Naive Bayes SMS Example

01 Mar 2020

The SMS Spam Collection Data Set used for this example was originally downloaded from the UCI Machine Learning Repository, here. A complete description of the data is included in this abstract.

The data contains two columns. One is a label that classifies each message into either “ham” or “spam,” the former indicating a legitimate text message and the latter indicating the text message was spam. The other column is the text content of the SMS message.

Import Data and Preprocess

import pandas as pd

pd.set_option('display.max_colwidth',120)

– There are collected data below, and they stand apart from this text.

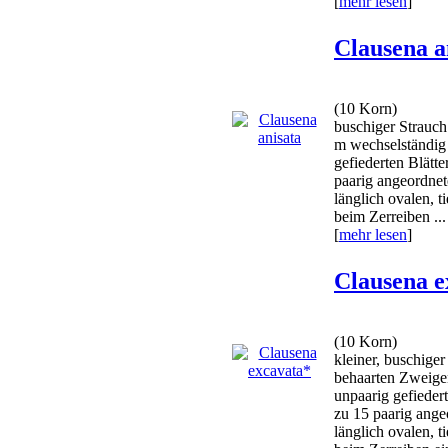
[
mehr lesen
]
Clausena a
(10 Korn)
buschiger Strauch
m wechselständig
gefiederten Blätte
paarig angeordnet
länglich ovalen, t
beim Zerreiben ...
[
mehr lesen
]
Clausena e
(10 Korn)
kleiner, buschiger
behaarten Zweige
unpaarig gefiedert
zu 15 paarig ange
länglich ovalen, t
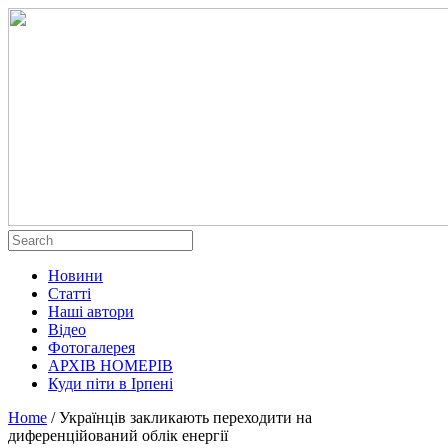
Новини
Статті
Наші автори
Відео
Фотогалерея
АРХІВ НОМЕРІВ
Куди піти в Ірпені
Home
/
Українців закликають переходити на
диференційований облік енергії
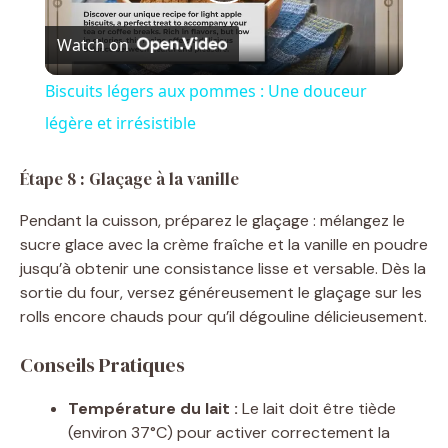
P
Watch on
l
Biscuits légers aux pommes : Une douceur
a
légère et irrésistible
y
Étape 8 : Glaçage à la vanille
Pendant la cuisson, préparez le glaçage : mélangez le
V
sucre glace avec la crème fraîche et la vanille en poudre
jusqu’à obtenir une consistance lisse et versable. Dès la
sortie du four, versez généreusement le glaçage sur les
i
rolls encore chauds pour qu’il dégouline délicieusement.
d
Conseils Pratiques
Température du lait :
Le lait doit être tiède
e
(environ 37°C) pour activer correctement la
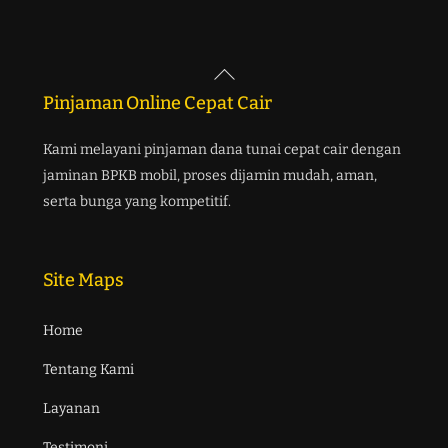
Back
To
Pinjaman Online Cepat Cair
Top
Kami melayani pinjaman dana tunai cepat cair dengan
jaminan BPKB mobil, proses dijamin mudah, aman,
serta bunga yang kompetitif.
Site Maps
Home
Tentang Kami
Layanan
Testimoni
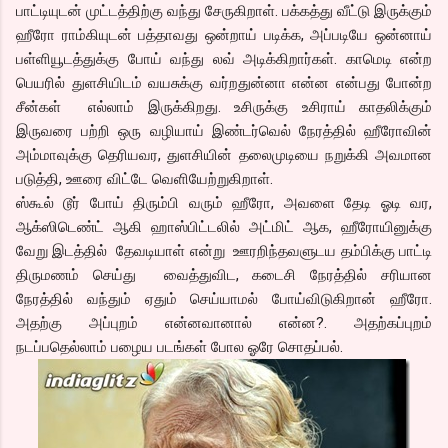
பாட்டியுடன் முட்டத்திற்கு வந்து சேருகிறாள். பக்கத்து வீட்டு இருக்கும்
ஹீரோ ராம்கியுடன் பத்தாவது ஒன்றாய் படிக்க, அப்படியே ஒன்னாய்
பள்ளியூடத்துக்கு போய் வந்து லவ் அடிக்கிறார்கள். காமெடி என்ற
பெயரில் துளசியிடம் வயசுக்கு வர்றதுன்னா என்ன என்பது போன்ற
சீன்கள் எல்லாம் இருக்கிறது. உசிருக்கு உசிராய் காதலிக்கும்
இருவரை பற்றி ஒரு வழியாய் இண்டர்வெல் நேரத்தில் ஹீரோவின்
அம்மாவுக்கு தெரியவர, துளசியின் தலைமுடியை நறுக்கி அவமான
படுத்தி, ஊரை விட்டே வெளியேற்றுகிறாள்.
ஸ்கூல் டூர் போய் திரும்பி வரும் ஹீரோ, அவளை தேடி ஓடி வர,
ஆக்ஸிடெண்ட் ஆகி ஹாஸ்பிட்டலில் அட்மிட் ஆக, ஹீரோயினுக்கு
வேறு இடத்தில் தேவடியாள் என்று ஊரறிந்தவளுடய தம்பிக்கு பாட்டி
திருமணம் செய்து வைத்துவிட, கடைசி நேரத்தில் சரியான
நேரத்தில் வந்தும் ஏதும் செய்யாமல் போய்விடுகிறான் ஹீரோ.
அதற்கு அப்புறம் என்னவானால் என்ன?. அதற்கப்புறம்
நடப்பதெல்லாம் பழைய படங்கள் போல ஓரே சொதப்பல்.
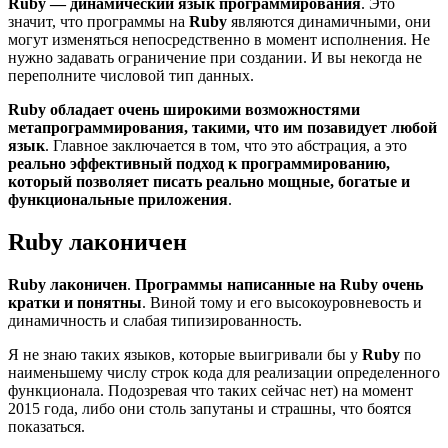
Ruby — динамический язык программирования
. Это
значит, что программы на
Ruby
являются динамичными, они
могут изменяться непосредственно в момент исполнения. Не
нужно задавать ограничение при создании. И вы некогда не
переполните числовой тип данных.
Ruby обладает очень широкими возможностями
метапрограммирования, такими, что им позавидует любой
язык
. Главное заключается в том, что это абстрация, а это
реально эффективный подход к программированию,
который позволяет писать реально мощные, богатые и
функциональные приложения
.
Ruby лаконичен
Ruby лаконичен
.
Программы написанные на Ruby очень
кратки и понятны
. Виной тому и его высокоуровневость и
динамичность и слабая типизированность.
Я не знаю таких языков, которые выигривали бы у
Ruby
по
наименьшему числу строк кода для реализации определенного
функционала. Подозревая что таких сейчас нет) на момент
2015 года, либо они столь запутаны и страшны, что боятся
показаться.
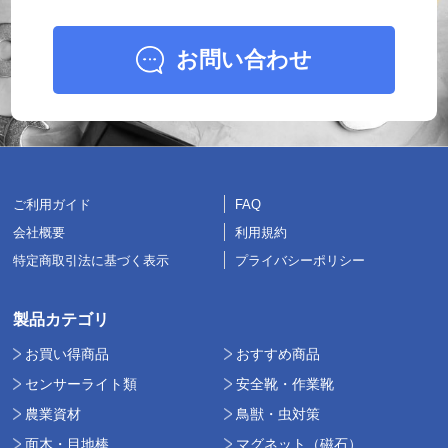
お問い合わせ
ご利用ガイド
FAQ
会社概要
利用規約
特定商取引法に基づく表示
プライバシーポリシー
製品カテゴリ
お買い得商品
おすすめ商品
センサーライト類
安全靴・作業靴
農業資材
鳥獣・虫対策
面木・目地棒
マグネット（磁石）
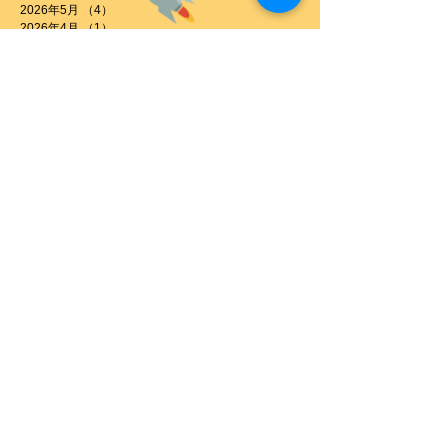
2026年5月
（4）
4件の記事
2026年4月
（1）
1件の記事
2026年3月
（10）
10件の記事
2026年2月
（8）
8件の記事
2026年1月
（4）
4件の記事
2025年12月
（2）
2件の記事
2025年11月
（2）
2件の記事
2025年10月
（1）
1件の記事
2025年7月
（1）
1件の記事
2025年6月
（3）
3件の記事
2025年5月
（1）
1件の記事
2025年3月
（6）
6件の記事
2024年12月
（1）
1件の記事
2024年11月
（6）
6件の記事
2024年9月
（1）
1件の記事
2024年8月
（2）
2件の記事
2024年6月
（1）
1件の記事
2024年2月
（1）
1件の記事
2024年1月
（1）
1件の記事
2023年7月
（2）
2件の記事
2023年6月
（1）
1件の記事
2023年5月
（1）
1件の記事
2023年4月
（1）
1件の記事
2022年9月
（2）
2件の記事
2022年8月
（1）
1件の記事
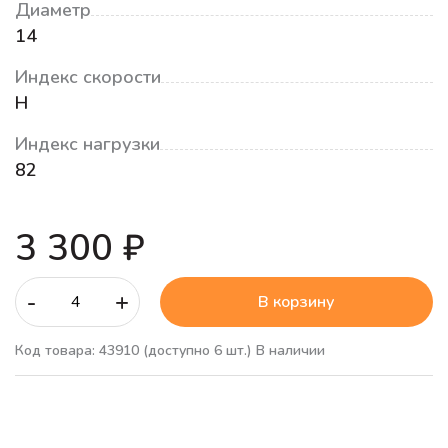
Диаметр
14
Индекс скорости
H
Индекс нагрузки
82
3 300 ₽
-
+
В корзину
Код товара: 43910
(доступно 6 шт.)
В наличии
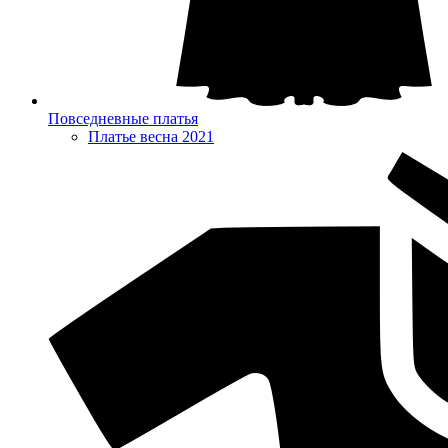
Повседневные платья
Платье весна 2021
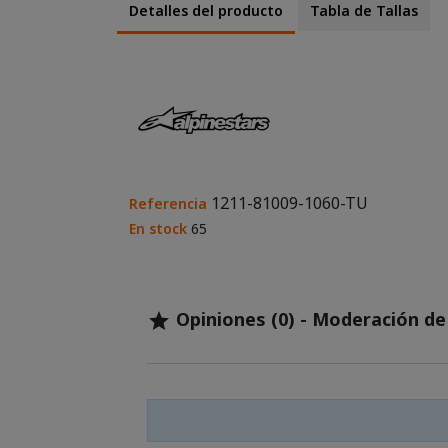
Detalles del producto
Tabla de Tallas
1211-81009-1060-TU
Referencia
En stock
65
Opiniones (0) - Moderación d

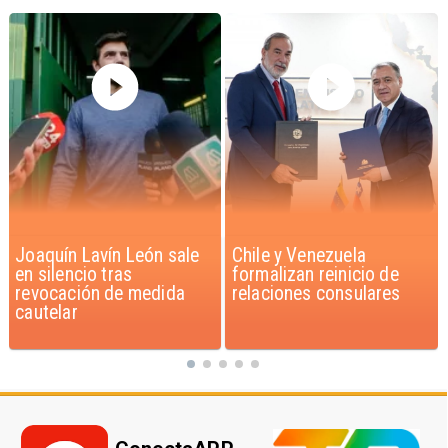
Chile y Venezuela
Feriantes rechazan
formalizan reinicio de
dichos de Camila Flores
relaciones consulares
sobre Fabiola Campillai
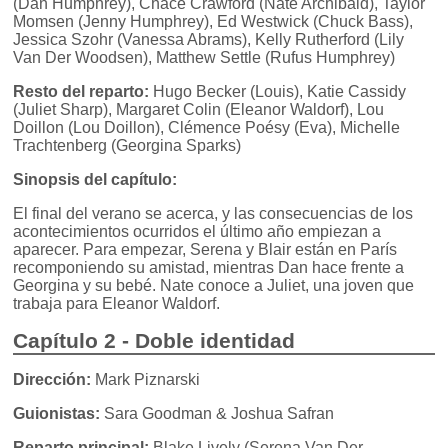
(Dan Humphrey), Chace Crawford (Nate Archibald), Taylor
Momsen (Jenny Humphrey), Ed Westwick (Chuck Bass),
Jessica Szohr (Vanessa Abrams), Kelly Rutherford (Lily
Van Der Woodsen), Matthew Settle (Rufus Humphrey)
Resto del reparto:
Hugo Becker (Louis), Katie Cassidy
(Juliet Sharp), Margaret Colin (Eleanor Waldorf), Lou
Doillon (Lou Doillon), Clémence Poésy (Eva), Michelle
Trachtenberg (Georgina Sparks)
Sinopsis del capítulo:
El final del verano se acerca, y las consecuencias de los
acontecimientos ocurridos el último año empiezan a
aparecer. Para empezar, Serena y Blair están en París
recomponiendo su amistad, mientras Dan hace frente a
Georgina y su bebé. Nate conoce a Juliet, una joven que
trabaja para Eleanor Waldorf.
Capítulo 2 - Doble identidad
Dirección:
Mark Piznarski
Guionistas:
Sara Goodman & Joshua Safran
Reparto principal:
Blake Lively (Serena Van Der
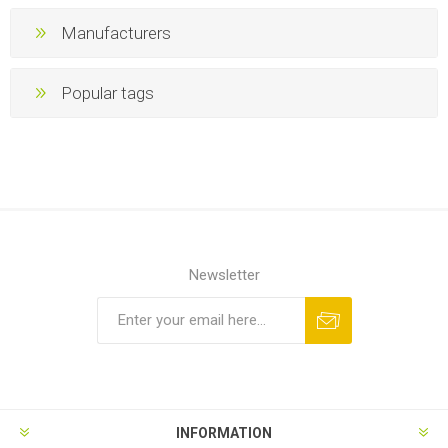
Manufacturers
Popular tags
Newsletter
INFORMATION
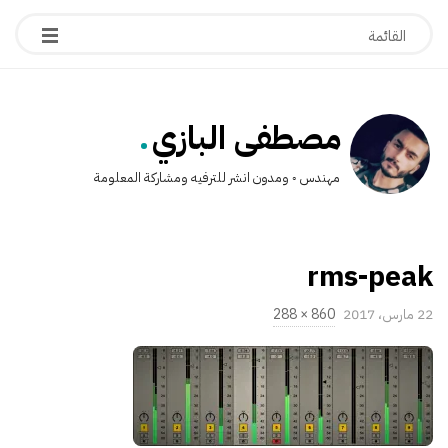
.
مصطفى البازي
مهندس ◦ ومدون انشر للترفيه ومشاركة المعلومة
rms-peak
P
22 مارس، 2017
860 × 288
u
ا
b
ل
l
ح
i
ج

t = pd.read_table('naive-bayes-implementations/sms_spam_collection.txt',
                  sep='\t',
                  names=['label','text'])
print('{:2.1f}% ham'
      .format((t[t['label']=='ham']).shape[0]/(t.shape[0])*100.))
t.head()

86.6% ham

	label	text
0	ham	Go until jurong point, crazy.. Available only in bugis n great world la e buffet... Cine there got amore wat...
1	ham	Ok lar... Joking wif u oni...
2	spam	Free entry in 2 a wkly comp to win FA Cup final tkts 21st May 2005. Text FA to 87121 to receive entry question(std t...
3	ham	U dun say so early hor... U c already then say...
4	ham	Nah I don't think he goes to usf, he lives around here though

t['label'] = (t['label'].replace({'ham'  : 0,
                                  'spam' : 1}))

Split into Training and Testing Sets

from sklearn.model_selection import train_test_split

X_train, X_test, y_train, y_test = train_test_split(t['text'], 
                                                    t['label'], 
                                                    random_state=1)

print('Total: {} rows'.format(t.shape[0]))
print('Train: {} rows'.format(X_train.shape[0]))
print(' Test: {} rows'.format(X_test.shape[0]))

Total: 5572 rows
Train: 4179 rows
 Test: 1393 rows

Use a `CountVectorizer` to Convert Text to Numerics

Note that the CountVectorizer is trained on the training data, only, but used to transform both the training and test data.

from sklearn.feature_extraction.text import CountVectorizer

count_vector = CountVectorizer()

train_data = count_vector.fit_transform(X_train)
test_data = count_vector.transform(X_test)

Train a `MultinomialNB` from sklearn

This specific classifier is suitable for classification with discrete features (such as word counts for text classification).

Another option would be Gaussian Naive Bayes which is better suited for continuous data. That classifier assumes the input data has a Gaussian (normal) distribution.

from sklearn.naive_bayes import MultinomialNB

Fit the classifier.

naive_bayes = MultinomialNB().fit(train_data,
                                  y_train)

Make predictions.

predictions = naive_bayes.predict(test_data)

Evaluate the Model

For models that are skewed in the classification distributions (like ours: 86.6% legitimate text messages), the accuracy alone is not always the best indicator. In these situations, precision and recall are useful.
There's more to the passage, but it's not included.